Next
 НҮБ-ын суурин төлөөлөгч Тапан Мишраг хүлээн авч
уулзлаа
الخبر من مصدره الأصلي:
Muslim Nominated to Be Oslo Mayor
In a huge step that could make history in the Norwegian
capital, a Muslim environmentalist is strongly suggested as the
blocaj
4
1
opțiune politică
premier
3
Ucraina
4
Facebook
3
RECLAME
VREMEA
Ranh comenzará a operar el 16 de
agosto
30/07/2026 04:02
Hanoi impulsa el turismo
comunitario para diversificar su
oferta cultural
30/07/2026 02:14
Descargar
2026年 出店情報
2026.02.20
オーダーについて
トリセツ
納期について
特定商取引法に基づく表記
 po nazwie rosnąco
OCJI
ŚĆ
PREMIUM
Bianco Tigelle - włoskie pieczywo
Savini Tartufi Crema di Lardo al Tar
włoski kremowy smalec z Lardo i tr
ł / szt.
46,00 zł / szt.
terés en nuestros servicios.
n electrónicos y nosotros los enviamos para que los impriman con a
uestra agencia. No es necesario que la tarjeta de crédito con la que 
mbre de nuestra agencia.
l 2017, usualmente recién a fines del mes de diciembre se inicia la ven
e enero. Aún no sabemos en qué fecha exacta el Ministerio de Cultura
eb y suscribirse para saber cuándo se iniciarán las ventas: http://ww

--------------------------------------------------

- _PROMPT_
Scan the lines above for the word "Muslim", then copy each line that has it.

- _SOLUTION FOR THIS EXERCISE_
Muslim Nominated to Be Oslo Mayor
capital, a Muslim environmentalist is strongly suggested as the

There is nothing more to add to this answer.